To further investigate the accuracy of disease detection, the ability of the classification model to accurately detect the same disease from different crops was examined (Fig. 5). The results indicated that the accuracy of predicting early blight was higher than that of late blight. These differences might be caused by patterns or features of symptoms in diseased leaves that differ between early blight and late blight (Fig. 5a,b). To confirm this hypothesis, lesions of diseased leaves were cropped, and a classification model was constructed using the cropped images of these lesions. These data indicated that the accuracy of models developed using lesion cropped images were decreased in both diseases compared to models developed using an entire leaf and significantly decreased in early blight (Fig. 5c). It is possible that use of low resolution images (20 × 20 pixels) might affect the accuracy of classification model. To address this, a correlation analysis between accuracy and image resolution was carried out (Fig. 5d). In spite of the low resolution images, the crop lesion characteristics appear to be an important factor for classification as they are classified with more than 70.62% accuracy.

To construct a generalized disease detection model, various situations in various field such as management system in smart farming and phenotypic analysis of disease had to be assumed and tested.
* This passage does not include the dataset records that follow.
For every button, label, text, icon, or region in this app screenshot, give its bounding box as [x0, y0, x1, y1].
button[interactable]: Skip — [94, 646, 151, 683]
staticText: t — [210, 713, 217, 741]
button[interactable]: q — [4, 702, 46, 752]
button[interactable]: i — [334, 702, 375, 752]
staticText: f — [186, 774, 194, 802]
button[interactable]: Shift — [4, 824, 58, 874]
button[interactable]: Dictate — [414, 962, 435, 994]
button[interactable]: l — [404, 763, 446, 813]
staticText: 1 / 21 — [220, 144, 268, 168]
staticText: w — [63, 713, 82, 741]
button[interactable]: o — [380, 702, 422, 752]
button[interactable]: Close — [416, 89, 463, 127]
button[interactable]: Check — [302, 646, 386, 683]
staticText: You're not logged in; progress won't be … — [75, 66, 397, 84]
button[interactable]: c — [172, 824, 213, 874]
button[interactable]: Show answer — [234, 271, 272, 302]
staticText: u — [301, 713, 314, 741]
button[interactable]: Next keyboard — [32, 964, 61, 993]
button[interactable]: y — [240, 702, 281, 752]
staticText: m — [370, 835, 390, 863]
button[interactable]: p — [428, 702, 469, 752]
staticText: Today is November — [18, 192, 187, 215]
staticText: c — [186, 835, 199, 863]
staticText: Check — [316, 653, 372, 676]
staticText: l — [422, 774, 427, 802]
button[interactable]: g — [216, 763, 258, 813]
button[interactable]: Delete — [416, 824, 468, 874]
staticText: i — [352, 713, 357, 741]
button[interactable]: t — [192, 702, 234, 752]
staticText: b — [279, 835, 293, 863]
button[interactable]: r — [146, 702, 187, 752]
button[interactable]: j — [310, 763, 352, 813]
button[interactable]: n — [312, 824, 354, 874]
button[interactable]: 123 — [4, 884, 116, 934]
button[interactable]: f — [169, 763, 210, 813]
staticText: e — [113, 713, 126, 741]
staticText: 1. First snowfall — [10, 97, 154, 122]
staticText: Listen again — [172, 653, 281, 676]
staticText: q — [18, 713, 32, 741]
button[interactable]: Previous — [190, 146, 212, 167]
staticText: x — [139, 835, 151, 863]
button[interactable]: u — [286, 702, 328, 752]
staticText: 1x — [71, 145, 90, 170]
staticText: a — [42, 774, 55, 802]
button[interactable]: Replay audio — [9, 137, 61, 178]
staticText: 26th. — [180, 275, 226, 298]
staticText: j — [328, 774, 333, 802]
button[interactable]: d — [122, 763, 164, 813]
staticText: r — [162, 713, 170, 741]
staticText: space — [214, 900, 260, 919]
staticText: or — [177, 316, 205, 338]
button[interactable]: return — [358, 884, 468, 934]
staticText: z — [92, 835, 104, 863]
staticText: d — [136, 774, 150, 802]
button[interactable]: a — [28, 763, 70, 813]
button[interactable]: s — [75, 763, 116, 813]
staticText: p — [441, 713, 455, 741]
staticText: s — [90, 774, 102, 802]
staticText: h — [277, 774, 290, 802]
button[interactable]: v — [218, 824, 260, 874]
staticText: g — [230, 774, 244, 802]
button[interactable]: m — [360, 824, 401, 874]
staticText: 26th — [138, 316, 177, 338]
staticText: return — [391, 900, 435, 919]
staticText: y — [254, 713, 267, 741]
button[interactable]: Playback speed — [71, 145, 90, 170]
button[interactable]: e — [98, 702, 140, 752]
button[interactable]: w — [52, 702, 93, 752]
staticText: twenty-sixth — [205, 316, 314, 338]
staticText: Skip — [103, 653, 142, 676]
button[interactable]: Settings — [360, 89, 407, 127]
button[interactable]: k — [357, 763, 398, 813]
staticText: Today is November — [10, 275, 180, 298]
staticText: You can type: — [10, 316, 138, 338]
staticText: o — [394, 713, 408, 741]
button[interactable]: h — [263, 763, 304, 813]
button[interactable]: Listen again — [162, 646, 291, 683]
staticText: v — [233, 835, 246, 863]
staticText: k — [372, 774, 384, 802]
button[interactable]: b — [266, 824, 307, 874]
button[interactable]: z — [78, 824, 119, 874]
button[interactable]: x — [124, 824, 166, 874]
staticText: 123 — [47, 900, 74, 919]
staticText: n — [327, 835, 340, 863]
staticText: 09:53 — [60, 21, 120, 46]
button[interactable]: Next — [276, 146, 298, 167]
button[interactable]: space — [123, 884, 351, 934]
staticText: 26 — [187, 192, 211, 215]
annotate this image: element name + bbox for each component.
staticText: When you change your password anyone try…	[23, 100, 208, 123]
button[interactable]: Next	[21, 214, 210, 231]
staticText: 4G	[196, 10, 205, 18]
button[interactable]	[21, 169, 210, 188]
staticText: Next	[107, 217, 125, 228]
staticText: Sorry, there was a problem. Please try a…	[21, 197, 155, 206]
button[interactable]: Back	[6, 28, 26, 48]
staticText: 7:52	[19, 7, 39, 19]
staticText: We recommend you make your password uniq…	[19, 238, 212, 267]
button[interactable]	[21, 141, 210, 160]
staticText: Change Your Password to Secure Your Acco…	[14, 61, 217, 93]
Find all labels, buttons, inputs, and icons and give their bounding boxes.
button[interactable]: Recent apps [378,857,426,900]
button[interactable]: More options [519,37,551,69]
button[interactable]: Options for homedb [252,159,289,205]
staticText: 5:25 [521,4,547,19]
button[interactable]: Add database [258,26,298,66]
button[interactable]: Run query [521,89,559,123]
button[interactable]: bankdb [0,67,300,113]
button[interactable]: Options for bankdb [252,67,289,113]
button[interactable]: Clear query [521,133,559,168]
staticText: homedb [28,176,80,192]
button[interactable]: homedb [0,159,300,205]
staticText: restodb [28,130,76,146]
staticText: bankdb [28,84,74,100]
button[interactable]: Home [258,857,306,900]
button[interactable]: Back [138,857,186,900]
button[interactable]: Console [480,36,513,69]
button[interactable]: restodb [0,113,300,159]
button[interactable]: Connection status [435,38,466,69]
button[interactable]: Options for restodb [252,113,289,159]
Various data such as non-model crop images, crop images in field, and cropped images were used for the construction of the model. Especially, the 'unknown' category was newly defined when the probability is less than a predetermined threshold based on the classification probability. The disease detection model can be generalized by unknown category based on this classification probability. Thus, the disease detection model can be applicable to phenotypic research such as verification of seed purity, detection disordered crops or improved crop varieties.

CNN analysis is widely used for classifying or detecting objects using their images. In the field of plant research and agriculture, major phenotypic analysis studies mainly focus on classifying species, detecting tissues or organs, and detecting diseases or stress responses. Thus, CNN analysis can be widely applied to plant phenotypic analysis or smart farming to monitor crops. In agriculture, CNN-based classification analysis is actively used in commercial crops, such as tomatoes³⁹, corn⁴⁰, and bananas⁴¹. These smart farming studies will help to automatically collect data, recognize events, and post-processing that could replace manpower in the near future. Similar to the human disease recognition process, plant disease was detected with sequential steps. This classification model provides a chance to identify crop species, disease occurrence, and disease type using a single image.
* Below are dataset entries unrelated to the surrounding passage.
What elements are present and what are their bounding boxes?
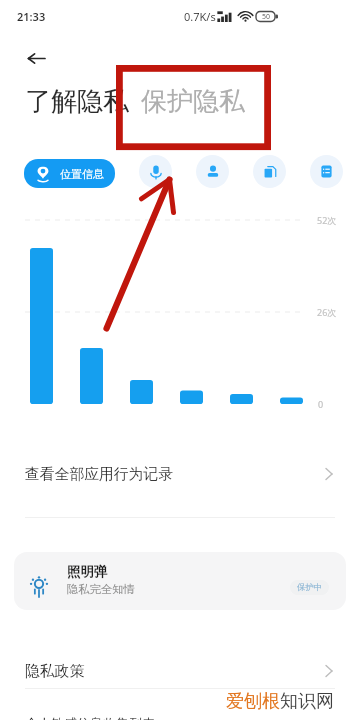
staticText: 21:33 [17,9,46,24]
staticText: 隐私完全知情 [67,582,135,596]
staticText: 26次 [317,306,337,318]
staticText: 0.7K/s [184,9,216,24]
staticText: 位置信息 [60,167,104,181]
staticText: 隐私政策 [25,662,85,681]
staticText: 爱刨根 [226,690,280,713]
staticText: 0 [318,398,324,410]
staticText: 个人敏感信息收集列表 [25,715,155,720]
button[interactable]: Files [253,155,286,188]
button[interactable]: 查看全部应用行为记录 [0,458,360,490]
button[interactable]: Contacts [196,155,229,188]
button[interactable]: 位置信息 [24,159,115,188]
button[interactable]: 了解隐私 [25,85,129,118]
button[interactable]: Microphone [139,155,172,188]
button[interactable]: 隐私政策 [0,655,360,687]
staticText: 52次 [317,214,337,226]
staticText: 保护中 [297,582,323,593]
staticText: 照明弹 [67,563,108,580]
button[interactable]: 照明弹 [14,552,346,610]
button[interactable]: 保护隐私 [141,85,245,118]
staticText: 50 [262,12,271,22]
button[interactable]: Back [22,44,50,72]
staticText: 知识网 [280,690,334,713]
button[interactable]: Notes [310,155,343,188]
staticText: 查看全部应用行为记录 [25,465,173,484]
A deep learning-based stepwise disease detection model was built and evaluated under various conditions for actual applications. A new category, ‘unknown’, was defined according to the probability of classification, and a cropped image or a field image was also used. But above all, to make the classification model more elaborate, more high quality images of various crops will be required for model construction, as well as an approach for developing a platform to apply this model to applications such as smart farming and studies of plant pathology.

Conclusion

In current study, a deep learning model was developed to detect multiple crop diseases. The disease detection model is composed of three steps to recognize crops (step 1), to determine disease occurrence (step 2), and to determine disease types (step 3). In each step, the optimal pre-trained CNN model that could be suitable for the data and purpose was selected and configured. To apply this model to the industrial filed, determination of unknown crops using images of crops that have not been used in model construction were added and 'unknown' was defined to prevent false positives. Further studies should add a variety data of crops with and without diseases to create a generally usable disease classification model.

Materials and methods

Dataset description

Diseased and healthy plant leaves for the study were obtained from an open-source database, PlantVillage⁴². A total of 8121 healthy leaf images of bell pepper, potato, and tomato were obtained from nine crops. For the detection of disease, a total of 31,061 diseased leaf images were obtained, including bacterial spot of bell pepper, early blight caused by Alternaria tomatophila and Alternaria solani, and late blight caused by Phytophthora infestans of potato or tomato, and bacterial spot, and tomato mosaic virus of tomato (Supplementary Table S7). In the case of tomato, four diseases out of nine diseases were selected. It was selected to accurately detect diseases common to other crops and to identify diseases that threaten farms. Before constructing the disease detection model, low quality images were filtered by horticultural experta (Supplementary Fig. S2). After image filtering, 18,445 and 6481 images of diseased and healthy leaves remained for subsequent analysis. To elaborate stepwise detection model for plant disease was constructed using Solanaceae corresponding to bell pepper, potato, and tomato of nine crops. Removing background of the image was selected instead of annotation using polygon for training set to develop models using shape of leaf or lesion of images (Fig. 1 and Supplementary Table S4).

Data preprocessing

To construct and test the stepwise detection model, the test data were separated from the entire dataset prior to model construction, to evaluate the performance of the final model. The whole dataset was divided 80:20 using stratified random sampling, with 80% of dataset serving as a training set and the remaining 20% of dataset used as a test set. Model construction and validation were performed using the training set. Five pre-trained CNN models were constructed and trained by sampling 80% of the training set and performing validation using the remaining 20% of the training set. To improve accuracy and reduce time consumption, hyperparameters including batch size, epoch size, optimizer, activation function, learning rate, early stopping function, and loss function were tuned⁴³. After that, of the five pre-trained CNN models, the model with the highest accuracy was selected from each pre-trained model. If the accuracy of the models were same, the model with the least loss is selected. Subsequently, the model with the highest test accuracy among the five pre-trained models was selected as the final model.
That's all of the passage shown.